Start of Block
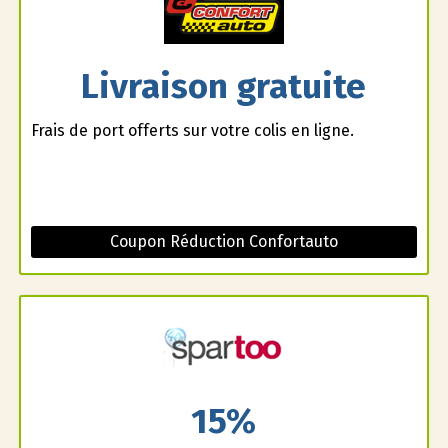
Livraison gratuite
Frais de port offerts sur votre colis en ligne.
Coupon Réduction Confortauto
15%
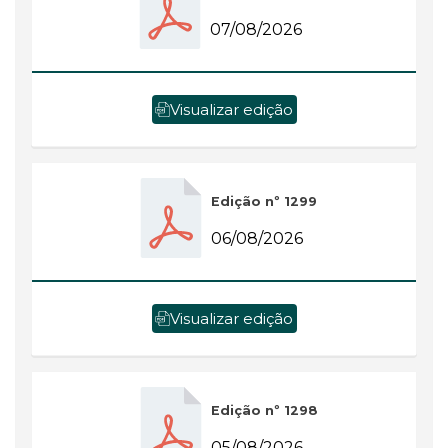
07/08/2026
Visualizar edição
Edição nº 1299
06/08/2026
Visualizar edição
Edição nº 1298
05/08/2026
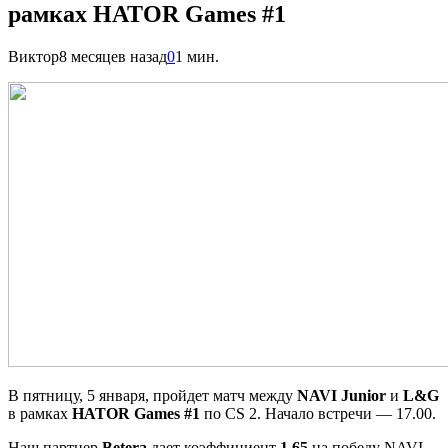
рамках HATOR Games #1
Виктор
8 месяцев назад
0
1 мин.
В пятницу, 5 января, пройдет матч между
NAVI Junior
и
L&G
в рамках
HATOR Games
#1
по CS 2. Начало встречи — 17.00.
Наш партнер
Betera
дает коэффициент
1.65
на победу NAVI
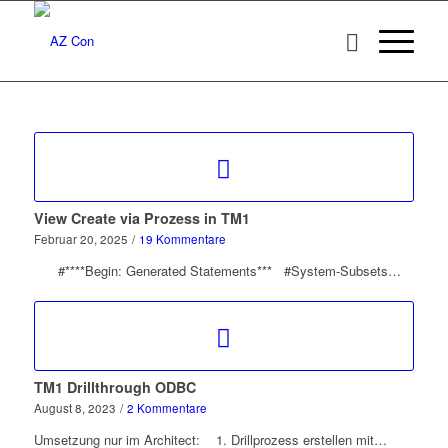
View Create via Prozess in TM1
Februar 20, 2025
/
19 Kommentare
#****Begin: Generated Statements*** #System-Subsets…
TM1 Drillthrough ODBC
August 8, 2023
/
2 Kommentare
Umsetzung nur im Architect: 1. Drillprozess erstellen mit…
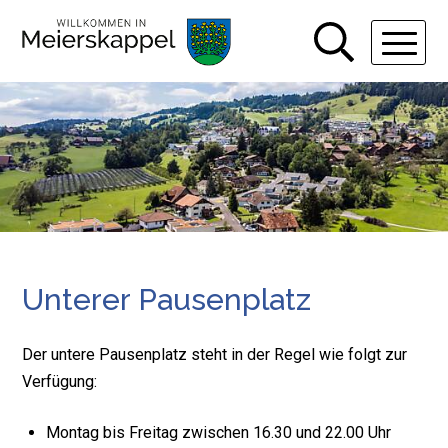
Navigieren in Gemeinde Meiers
Schnellnavigation
Hauptn
Unterer Pausenplatz
Der untere Pausenplatz steht in der Regel wie folgt zur
Verfügung:
Montag bis Freitag zwischen 16.30 und 22.00 Uhr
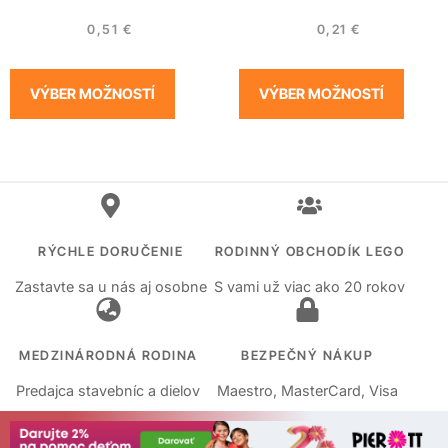
0,51
€
0,21
€
VÝBER MOŽNOSTÍ
VÝBER MOŽNOSTÍ
RÝCHLE DORUČENIE
RODINNÝ OBCHODÍK LEGO
Zastavte sa u nás aj osobne
S vami už viac ako 20 rokov
MEDZINÁRODNÁ RODINA
BEZPEČNÝ NÁKUP
Predajca stavebníc a dielov
Maestro, MasterCard, Visa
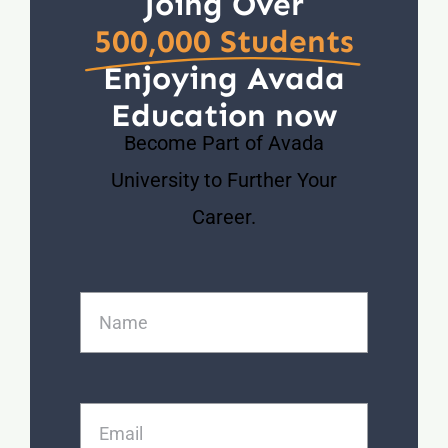
Joing Over
500,000 Students
Enjoying Avada
Education now
Become Part of Avada
University to Further Your
Career.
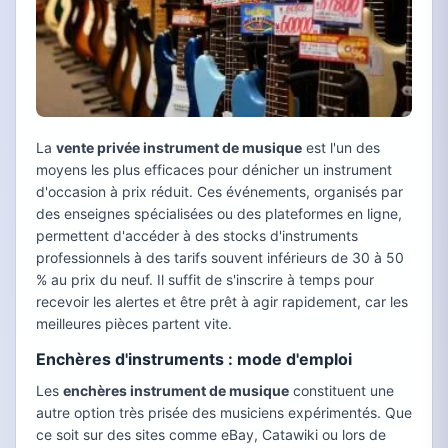
La
vente privée instrument de musique
est l'un des
moyens les plus efficaces pour dénicher un instrument
d'occasion à prix réduit. Ces événements, organisés par
des enseignes spécialisées ou des plateformes en ligne,
permettent d'accéder à des stocks d'instruments
professionnels à des tarifs souvent inférieurs de 30 à 50
% au prix du neuf. Il suffit de s'inscrire à temps pour
recevoir les alertes et être prêt à agir rapidement, car les
meilleures pièces partent vite.
Enchères d'instruments : mode d'emploi
Les
enchères instrument de musique
constituent une
autre option très prisée des musiciens expérimentés. Que
ce soit sur des sites comme eBay, Catawiki ou lors de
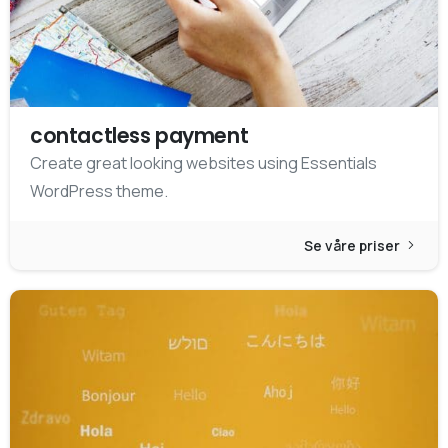
contactless payment
Create great looking websites using Essentials
WordPress theme.
Se våre priser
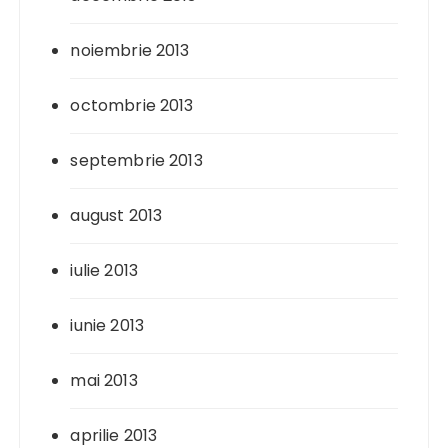
noiembrie 2013
octombrie 2013
septembrie 2013
august 2013
iulie 2013
iunie 2013
mai 2013
aprilie 2013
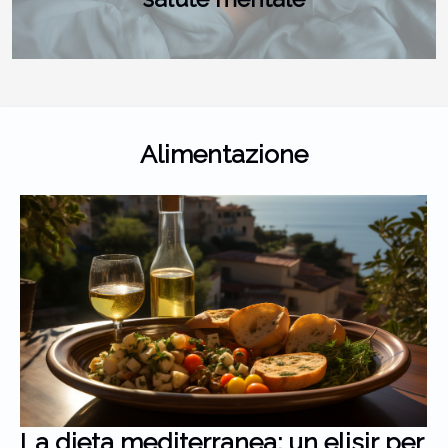
Alimentazione
La dieta mediterranea: un elisir per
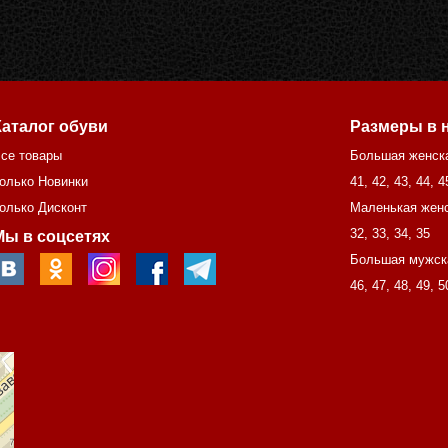
Каталог обуви
Размеры в 
се товары
Большая женск
олько Новинки
41
,
42
,
43
,
44
,
4
олько Дисконт
Маленькая женс
32
,
33
,
34
,
35
Мы в соцсетях
Большая мужск
46
,
47
,
48
,
49
,
5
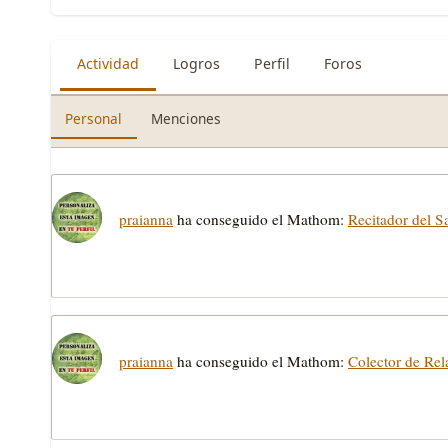
Actividad
Logros
Perfil
Foros
Personal
Menciones
praianna
ha conseguido el Mathom:
Recitador del S
praianna
ha conseguido el Mathom:
Colector de Rel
End of Block
> Task to carry out:
Reply with one number only: how many lines of the listing hold "instruments"?

> Exercise result:
2